**TASK GOAL:**
Only some lines are wanted: please transcribe exactly those from the one containing "בראשות עדנה רודריג" through the end of the data, pictures excluded.

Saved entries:
+ + + +
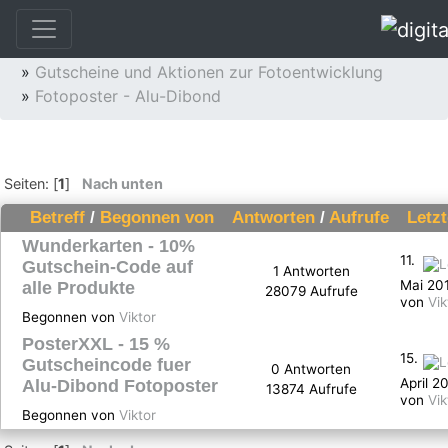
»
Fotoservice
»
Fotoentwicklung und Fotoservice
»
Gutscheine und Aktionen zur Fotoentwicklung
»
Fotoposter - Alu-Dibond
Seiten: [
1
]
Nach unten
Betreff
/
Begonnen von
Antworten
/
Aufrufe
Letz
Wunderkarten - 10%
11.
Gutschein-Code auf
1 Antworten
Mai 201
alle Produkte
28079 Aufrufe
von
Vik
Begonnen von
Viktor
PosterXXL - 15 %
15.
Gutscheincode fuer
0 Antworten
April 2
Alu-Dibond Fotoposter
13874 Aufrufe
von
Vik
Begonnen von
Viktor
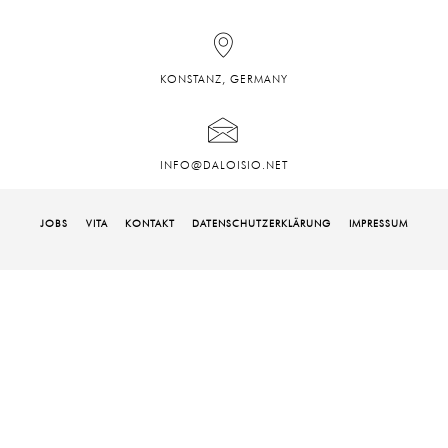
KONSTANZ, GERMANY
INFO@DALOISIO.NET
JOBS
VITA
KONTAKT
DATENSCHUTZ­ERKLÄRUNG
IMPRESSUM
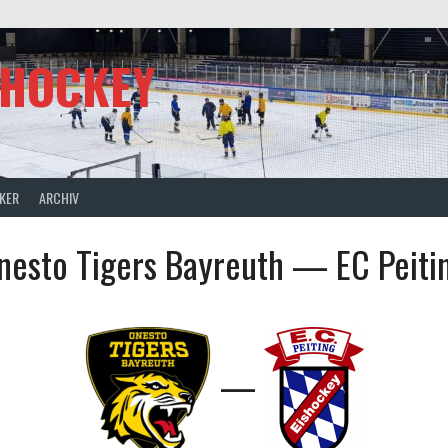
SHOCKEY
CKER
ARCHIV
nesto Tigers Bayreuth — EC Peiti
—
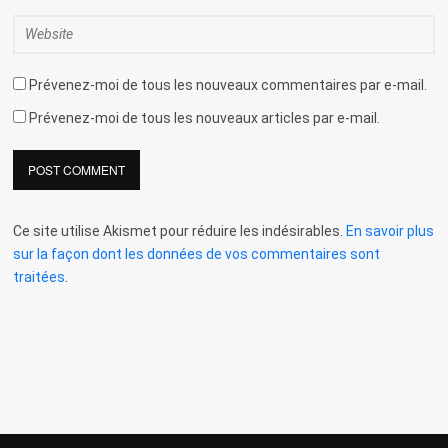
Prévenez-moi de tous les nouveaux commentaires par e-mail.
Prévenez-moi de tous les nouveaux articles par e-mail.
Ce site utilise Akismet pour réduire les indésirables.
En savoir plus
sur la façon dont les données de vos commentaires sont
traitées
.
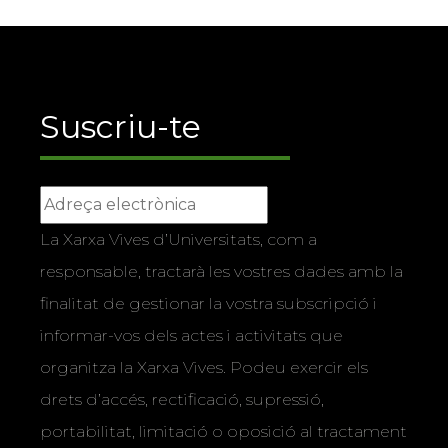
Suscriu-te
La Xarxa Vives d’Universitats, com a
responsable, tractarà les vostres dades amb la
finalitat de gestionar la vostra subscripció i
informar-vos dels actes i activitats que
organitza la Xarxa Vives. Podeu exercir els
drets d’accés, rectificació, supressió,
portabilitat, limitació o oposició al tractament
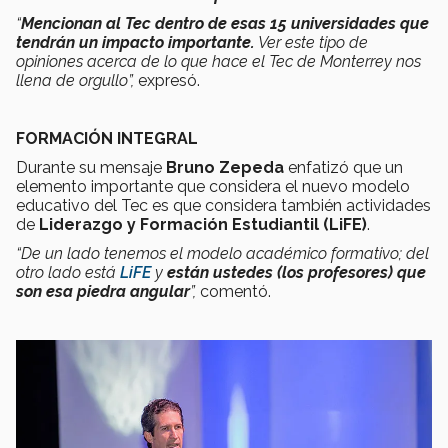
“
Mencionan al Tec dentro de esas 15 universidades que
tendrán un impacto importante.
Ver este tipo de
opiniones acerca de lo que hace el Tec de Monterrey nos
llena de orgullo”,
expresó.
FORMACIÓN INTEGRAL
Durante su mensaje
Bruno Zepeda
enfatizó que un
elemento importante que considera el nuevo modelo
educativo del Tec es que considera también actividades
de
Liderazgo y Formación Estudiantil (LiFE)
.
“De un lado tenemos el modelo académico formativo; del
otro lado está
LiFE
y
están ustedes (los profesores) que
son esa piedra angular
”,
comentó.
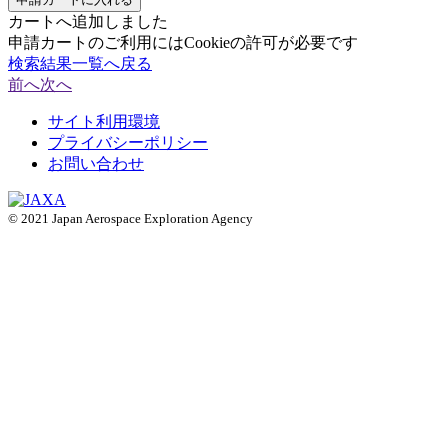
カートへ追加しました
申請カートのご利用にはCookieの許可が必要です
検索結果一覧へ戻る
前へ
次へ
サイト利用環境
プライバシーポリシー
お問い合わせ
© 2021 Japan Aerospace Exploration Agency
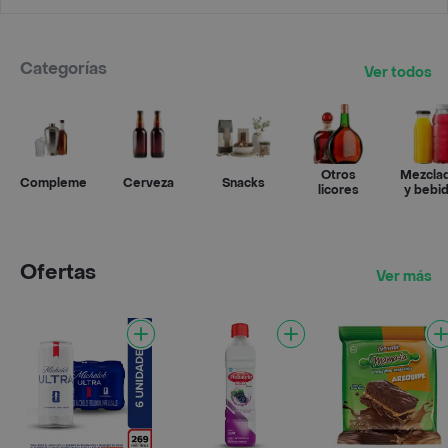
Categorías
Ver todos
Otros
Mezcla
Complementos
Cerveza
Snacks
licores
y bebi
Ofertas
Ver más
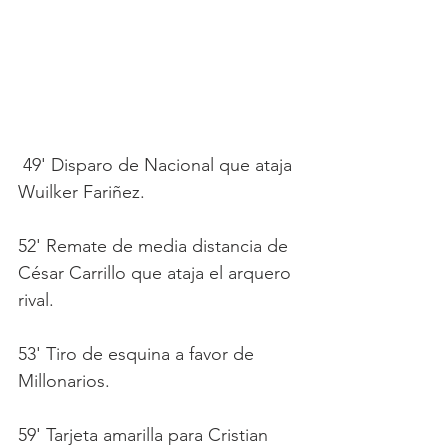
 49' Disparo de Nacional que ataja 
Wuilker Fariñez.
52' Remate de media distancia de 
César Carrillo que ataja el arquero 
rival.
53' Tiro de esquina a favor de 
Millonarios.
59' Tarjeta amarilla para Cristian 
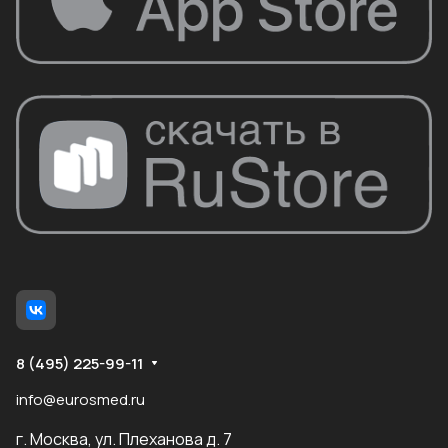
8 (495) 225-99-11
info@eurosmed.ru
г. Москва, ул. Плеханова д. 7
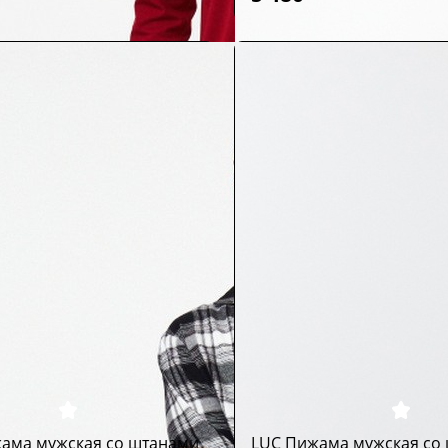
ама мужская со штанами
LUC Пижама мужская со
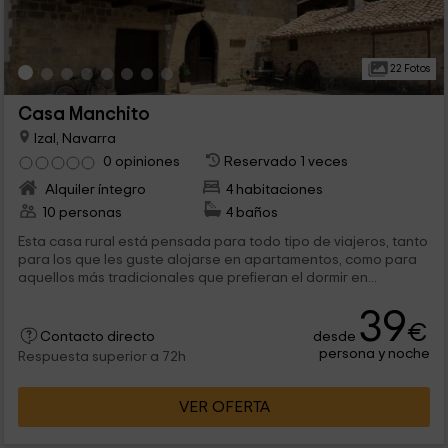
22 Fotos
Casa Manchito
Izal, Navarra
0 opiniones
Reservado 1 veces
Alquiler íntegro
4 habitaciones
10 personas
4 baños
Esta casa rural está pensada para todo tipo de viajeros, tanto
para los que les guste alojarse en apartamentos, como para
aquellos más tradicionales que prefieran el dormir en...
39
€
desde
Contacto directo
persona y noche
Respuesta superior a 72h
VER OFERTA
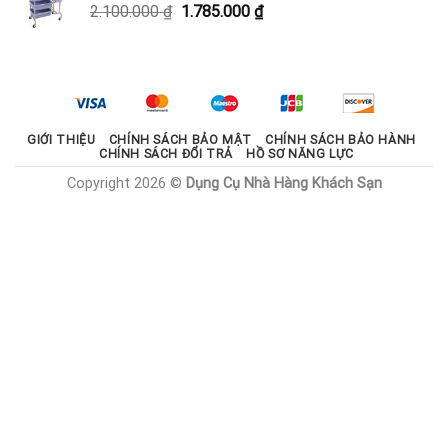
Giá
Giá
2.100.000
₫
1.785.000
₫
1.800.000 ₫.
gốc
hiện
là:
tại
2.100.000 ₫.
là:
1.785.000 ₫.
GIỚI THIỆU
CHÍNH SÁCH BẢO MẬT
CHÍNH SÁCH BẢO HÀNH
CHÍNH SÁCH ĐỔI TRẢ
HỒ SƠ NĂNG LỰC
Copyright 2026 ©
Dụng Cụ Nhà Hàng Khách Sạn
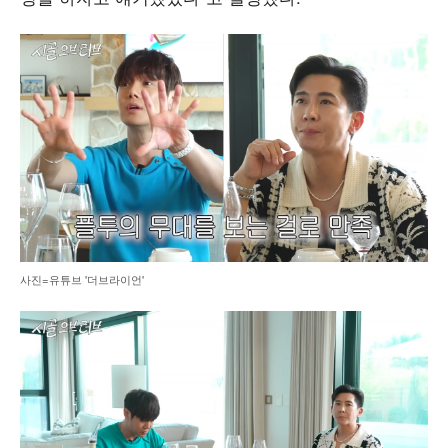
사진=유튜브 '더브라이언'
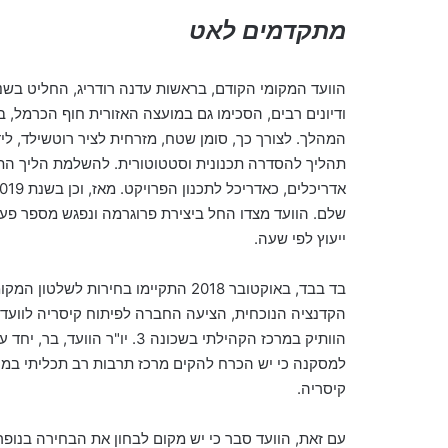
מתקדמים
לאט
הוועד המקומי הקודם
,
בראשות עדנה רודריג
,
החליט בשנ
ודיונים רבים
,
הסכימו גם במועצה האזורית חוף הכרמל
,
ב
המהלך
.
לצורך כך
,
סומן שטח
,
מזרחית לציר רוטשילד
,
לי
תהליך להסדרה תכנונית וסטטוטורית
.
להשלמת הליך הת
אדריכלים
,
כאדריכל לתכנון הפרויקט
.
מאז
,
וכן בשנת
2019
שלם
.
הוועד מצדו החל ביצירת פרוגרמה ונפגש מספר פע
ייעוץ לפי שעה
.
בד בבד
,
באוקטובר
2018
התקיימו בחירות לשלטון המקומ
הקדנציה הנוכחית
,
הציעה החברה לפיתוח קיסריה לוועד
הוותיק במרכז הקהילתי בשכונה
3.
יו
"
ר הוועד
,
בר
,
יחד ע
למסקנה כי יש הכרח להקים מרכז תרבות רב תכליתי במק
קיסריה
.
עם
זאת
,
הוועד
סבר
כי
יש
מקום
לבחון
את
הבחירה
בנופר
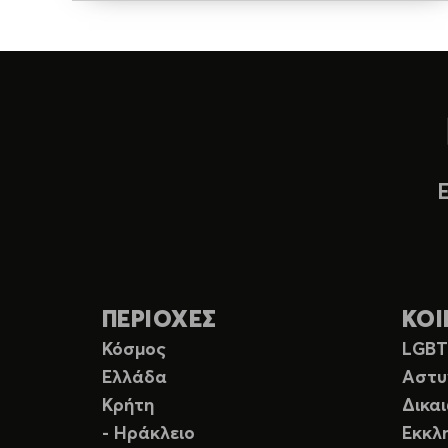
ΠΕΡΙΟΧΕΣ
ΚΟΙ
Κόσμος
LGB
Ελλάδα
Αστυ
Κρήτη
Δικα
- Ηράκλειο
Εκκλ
+ + + +
**ANSWER SECTION:**
בראשות עדנה רודריג
,
החליט בשנ
ודיונים רבים
,
הסכימו גם במועצה האזורית חוף הכרמל
,
ב
המהלך
.
לצורך כך
,
סומן שטח
,
מזרחית לציר רוטשילד
,
לי
תהליך להסדרה תכנונית וסטטוטורית
.
להשלמת הליך הת
אדריכלים
,
כאדריכל לתכנון הפרויקט
.
מאז
,
וכן בשנת
2019
שלם
.
הוועד מצדו החל ביצירת פרוגרמה ונפגש מספר פע
ייעוץ לפי שעה
.
בד בבד
,
באוקטובר
2018
התקיימו בחירות לשלטון המקומ
הקדנציה הנוכחית
,
הציעה החברה לפיתוח קיסריה לוועד
הוותיק במרכז הקהילתי בשכונה
3.
יו
"
ר הוועד
,
בר
,
יחד ע
למסקנה כי יש הכרח להקים מרכז תרבות רב תכליתי במק
קיסריה
.
עם
זאת
,
הוועד
סבר
כי
יש
מקום
לבחון
את
הבחירה
בנופר
ΠΕΡΙΟΧΕΣ
ΚΟΙ
Κόσμος
LGB
Ελλάδα
Αστυ
Κρήτη
Δικα
- Ηράκλειο
Εκκλ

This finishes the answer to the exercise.